LEAF: Lightweight Eco‑Aware Framework

LEAF is a lightweight and fully reproducible framework for carbon‑intensity forecasting and carbon‑aware scheduling of lab activities and compute jobs.

Summary

Data: SMARD (TransnetBW, 15‑min resolution, 2024‑03‑02 – 2026‑03‑08), production‑based CO₂ intensity using UBA 2023 factors.
Forecast: LightGBM model achieves MAE ≈ 43 g/kWh, R² ≈ 0.85 vs multiple time‑series baselines on the last week of data.
Scheduling result: Carbon‑Aware with predicted CO₂ reduces emissions by ≈17.3% vs FIFO, reaching ≈88% of the theoretical maximum (19.8% with perfect CO₂ knowledge), with no deadline violations.
Trade‑off: Emission savings come at the cost of higher average wait (e.g. ~150 min vs 8 min for FIFO), controlled via a shift horizon and delay penalty.
Reproduce (from leaf-scheduler/):
- python scripts/process_raw_data.py
- python scripts/train_forecast.py
- python scripts/run_scheduler_with_forecast.py

It is built entirely on open data and open‑source tools, and is designed to:

use transparent, lightweight ML instead of heavy black‑box models,
support energy‑ and CO₂‑aware planning of jobs under practical constraints,
run fully on‑premise, in line with digital sovereignty and Green AI goals.

1. Quickstart

From the leaf-scheduler/ directory:

conda create -n leaf python=3.10 -y
conda activate leaf
pip install -r requirements.txt

# 1) Data preprocessing
python scripts/process_raw_data.py

# 2) Train CO₂ forecast model (LightGBM + baselines)
python scripts/train_forecast.py

# 3) Run scheduling demo using actual + predicted CO₂
python scripts/run_scheduler_with_forecast.py

This will:

create data/processed/energy_data_full.csv with production‑based CO₂ intensity,
train and evaluate the LightGBM forecaster and baselines,
run FIFO and Carbon‑Aware scheduling on a synthetic job set in early March 2026,
write comparison metrics to data/processed/schedule_comparison_with_forecast.csv,
generate figures under figures/ (for the README) and docs/ (for the report).

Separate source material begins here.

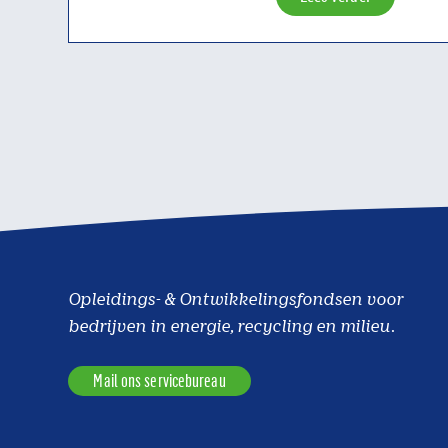
Opleidings- & Ontwikkelingsfondsen voor
bedrijven in energie, recycling en milieu.
Mail ons servicebureau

2. Architecture at a Glance

High‑level pipeline:

SMARD raw data (TransnetBW, 15 min)
        │
        ▼
Preprocessing (UBA emission factors)
        │
        ├── Production-based CO₂ intensity (g/kWh)
        ▼
Forecasting (LightGBM + baselines)
        │
        └── Predicted CO₂ intensity (15 min)
        ▼
Scheduling (FIFO / EDF / Carbon-Aware)
        │
        └── Lab & compute job schedules
        ▼
Evaluation + Streamlit dashboard

Main components:

leaf/data: SMARD parsing, CO₂ calculation, feature engineering
leaf/forecast: baseline models and LightGBM regressor
leaf/scheduler: task model, FIFO/EDF/Carbon‑Aware strategies, evaluation
scripts/: end‑to‑end pipelines (preprocess, train, schedule)
app/: Streamlit dashboard and smart suggestions

For detailed preprocessing and experiment notes, see:

docs/data_preprocessing_report.md
docs/experiment_log.md

3. Data and CO₂ Intensity

Data source

[2] SMARD (Strommarktdaten), Bundesnetzagentur
Control area: [3] TransnetBW (Germany)
Resolution: 15‑minute intervals
Time range: 2024‑03‑02 – 2026‑03‑08

CO₂ intensity

Production‑based carbon intensity for each 15‑minute slot
Technology‑specific emission factors from [1] Umweltbundesamt (UBA, 2023) for:
- hard coal, natural gas, other conventional sources
- renewables (wind, solar, hydro, biomass) treated as zero operational emissions

This step is implemented in:

leaf/data/preprocessor.py
scripts/process_raw_data.py

and documented in docs/data_preprocessing_report.md.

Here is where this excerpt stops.